Arnold Bennett was born in a street called Hope Street. A street
less hopeful it would be hard to imagine.' Thus begins Margaret
Drabble's biography of a man whose most famous achievement was to
re-create, in such novels as The Old Wives' Tale and Clayhanger,
the life, atmosphere and character of the 'Five Towns' region in
which he was born and grew up. Arnold Bennett is a very personal
book. 'What interests me', writes the author, 'is Bennett's
background, his childhood and origins, for they are very similar to
my own.
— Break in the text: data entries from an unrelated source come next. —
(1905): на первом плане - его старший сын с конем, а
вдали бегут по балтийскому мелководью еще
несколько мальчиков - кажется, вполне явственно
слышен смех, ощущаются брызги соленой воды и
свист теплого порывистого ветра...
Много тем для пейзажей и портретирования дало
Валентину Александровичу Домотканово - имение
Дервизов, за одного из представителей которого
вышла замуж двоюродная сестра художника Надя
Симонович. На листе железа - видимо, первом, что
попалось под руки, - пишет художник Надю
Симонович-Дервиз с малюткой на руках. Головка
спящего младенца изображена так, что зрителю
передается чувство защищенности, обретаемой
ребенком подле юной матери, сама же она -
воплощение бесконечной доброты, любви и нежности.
My mother's family came from the Potteries, and the Bennett
novels seem to me to portray a way of life that still existed when
I was a child, and indeed persists in certain areas. So like all
books this has been partly an act of self-exploration.' Of Bennett
as a writer Drabble says 'The best books I think are very fine
indeed, on the highest level, deeply moving, original and dealing
with material that I had never before encountered in fiction, but
only in life: I feel they have been underrated, and my response to
them is so constant, even after years of work on them and constant
re-readings, that I want to communicate enthusiasm.' Of Bennett as
a man she paints an affectionate portrait, not glossing over the
irritability, dyspepsia and rigidity which at times made him so
difficult a companion but reminding us too of his honesty,
kindliness and sensitivity. 'Many a time,' she writes at the end of
the book, 're-reading a novel, reading a letter or a piece of his
Journal, I have wanted to shake his hand, or to thank him, to say
well done. I have written this instead.